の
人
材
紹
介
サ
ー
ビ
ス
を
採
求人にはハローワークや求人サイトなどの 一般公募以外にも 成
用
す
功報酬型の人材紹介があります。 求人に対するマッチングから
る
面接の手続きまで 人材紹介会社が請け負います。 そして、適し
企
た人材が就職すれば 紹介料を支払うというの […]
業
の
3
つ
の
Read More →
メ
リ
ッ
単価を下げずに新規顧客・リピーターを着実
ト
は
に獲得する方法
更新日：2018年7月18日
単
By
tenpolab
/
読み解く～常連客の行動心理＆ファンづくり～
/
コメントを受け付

● ● ●

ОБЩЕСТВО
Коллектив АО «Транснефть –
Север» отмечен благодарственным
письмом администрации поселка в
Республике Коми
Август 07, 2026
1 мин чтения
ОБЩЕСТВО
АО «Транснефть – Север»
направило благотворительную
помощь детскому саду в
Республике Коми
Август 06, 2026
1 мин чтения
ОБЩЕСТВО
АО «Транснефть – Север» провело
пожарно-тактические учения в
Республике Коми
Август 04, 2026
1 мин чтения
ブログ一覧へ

● ● ●

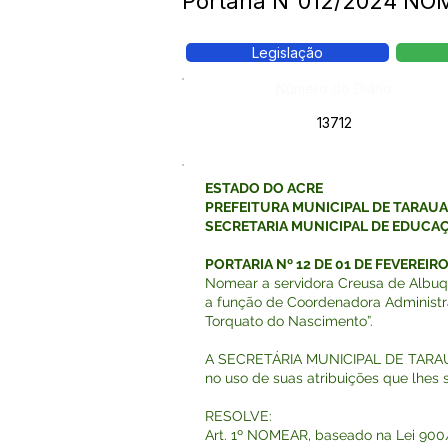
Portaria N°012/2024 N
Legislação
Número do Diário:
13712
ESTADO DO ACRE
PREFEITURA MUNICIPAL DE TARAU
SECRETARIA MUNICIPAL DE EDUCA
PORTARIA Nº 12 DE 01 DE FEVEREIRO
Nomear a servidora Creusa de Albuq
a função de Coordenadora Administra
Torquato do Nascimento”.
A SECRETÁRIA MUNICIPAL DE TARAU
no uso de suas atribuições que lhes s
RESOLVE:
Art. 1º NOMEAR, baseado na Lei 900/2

● ● ●

Lines holding the word "Август" are the answer; copy each one from the records above.

Август 07, 2026
Август 06, 2026
Август 04, 2026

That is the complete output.